Chicago managed to hold its own fairly well against the New York team. Indeed, the Cubs beat the New Yorks on the series for the season, but there were other clubs, Pittsburgh, St. Louis and Cincinnati, which won from Chicago when victories were most needed by the Cubs, and their hope to capture the pennant deserted them as they were making their last trip through the east.
The race was not without its bright side for Chicago. Even if the Cubs did finish third for the first time since Chance had been manager of the organization, it was a welcome sight to see Evers apparently in as good form as ever and Zimmerman so strong with the bat that the leadership of the batters finally returned to Chicago after it had been absent for years.

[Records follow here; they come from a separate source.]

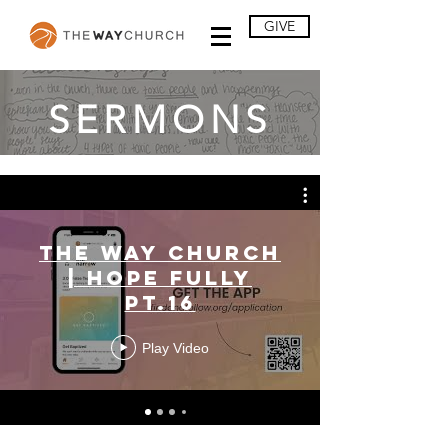
GIVE
SERMONS
The Way Church
| Hope Fully
Pt.16
Play Video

Cincinnati, under the management of Henry O'Day, finished fourth in the race. It was by no means a weak showing for the new manager, in view of the team which he was compelled to handle. Until the New York club played its first series in Cincinnati, which began May 18, the Reds were booming along at the top of the league, apparently with no intention that they might ever drop back. It was New York that won three out of the five games played and took the lead in the race, and when that happened Cincinnati never was in front again.

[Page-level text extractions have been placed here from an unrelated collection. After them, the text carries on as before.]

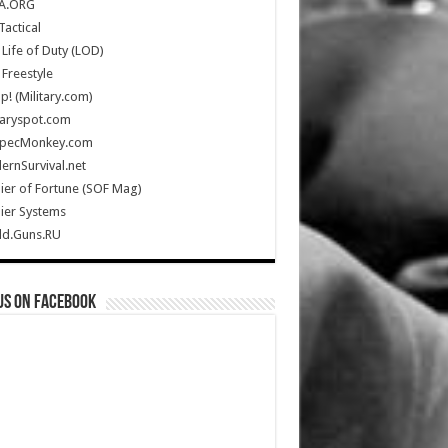
A.ORG
Tactical
Life of Duty (LOD)
Freestyle
Up! (Military.com)
taryspot.com
SpecMonkey.com
rnSurvival.net
ier of Fortune (SOF Mag)
ier Systems
ld.Guns.RU
us on Facebook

To the other managers, who had been watching the work of the Cincinnatis it was apparent that sooner or later the break would have to come for the reason that, as the season progressed, better pitching would have to be faced by the Cincinnati club, while it was doubtful whether the Cincinnati pitchers could do any better than they were doing. The manager seemed to have known this, for when the break did come and the Reds began to totter, he said in reference to their downfall that no team could be expected to win with only ordinary pitching to assist it.
In this manner Cincinnati played through the middle of the season always just a little behind most of its opponents. As the latter days of the year began to dawn the Reds began to improve and not the least of which was in the better work of the pitchers.
They did well enough to beat Philadelphia for fourth place, and while O'Day did not have the satisfaction of finding his first year as a manager generous enough to him to make him the runner-up for the championship team, he actually put his club in the first division, which is something in which many managers have failed and some of them managers of long experience.
Misfortune and ill luck always attaches itself in a minor degree to every team which engages in a championship contest, but most assuredly Philadelphia had more of its share of reverses through accidents to players and illness than any team of the National League. Yet the Philadelphias were courageous players from whom little complaint was heard. They took their misfortunes with what grace they could and played ball with what success they could achieve, whether they had their best team in the field or their poorest.
Strangely enough they played an important part in the results of the race. Frequently they defeated the Chicagos, all too frequently for the comfort of the Chicago Base Ball enthusiasts, and when the loss of a game or two by the Philadelphias to the Chicagos might have turned the race temporarily one way or the other, the Philadelphias, with decided conviction, refused to lose.